**Provided information**

--- --- ---

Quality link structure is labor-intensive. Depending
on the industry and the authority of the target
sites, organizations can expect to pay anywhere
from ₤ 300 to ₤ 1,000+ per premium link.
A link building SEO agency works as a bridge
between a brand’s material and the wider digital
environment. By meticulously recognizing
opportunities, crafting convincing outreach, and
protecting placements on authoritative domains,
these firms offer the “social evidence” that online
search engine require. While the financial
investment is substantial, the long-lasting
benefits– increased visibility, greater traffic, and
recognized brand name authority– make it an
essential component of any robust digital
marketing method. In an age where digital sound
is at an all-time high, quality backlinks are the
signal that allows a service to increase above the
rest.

--- --- ---

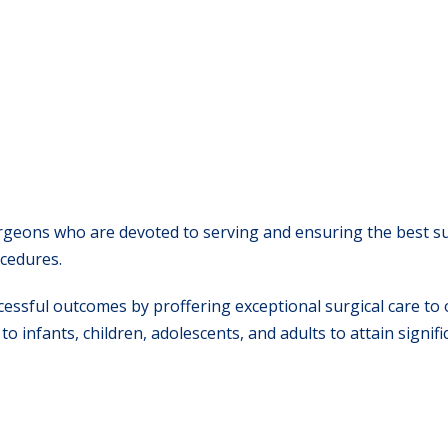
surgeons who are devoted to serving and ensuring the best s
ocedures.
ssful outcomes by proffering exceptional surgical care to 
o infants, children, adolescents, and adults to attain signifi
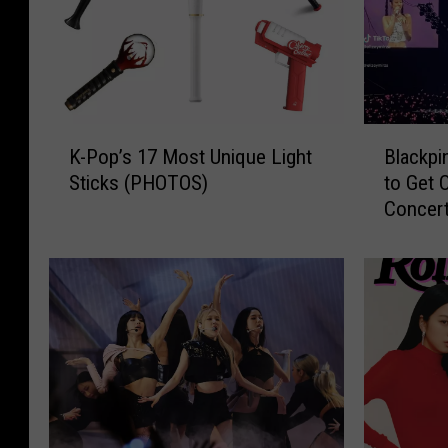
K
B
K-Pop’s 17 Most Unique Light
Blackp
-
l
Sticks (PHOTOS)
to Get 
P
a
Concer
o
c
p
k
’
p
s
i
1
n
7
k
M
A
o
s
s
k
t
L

--- --- ---

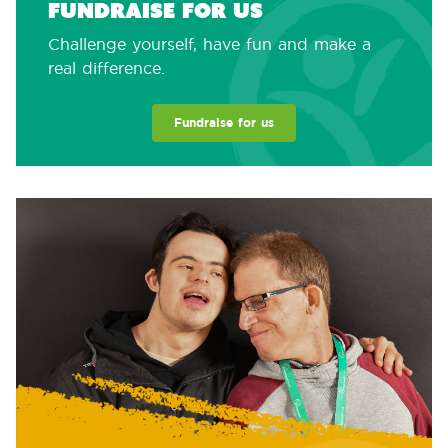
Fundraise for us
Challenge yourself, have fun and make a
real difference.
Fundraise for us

--- --- ---

**Exercise objective**
Go through the entries and return each line where the word "authority" appears.

**Output of the task**
on the industry and the authority of the target
recognized brand name authority– make it an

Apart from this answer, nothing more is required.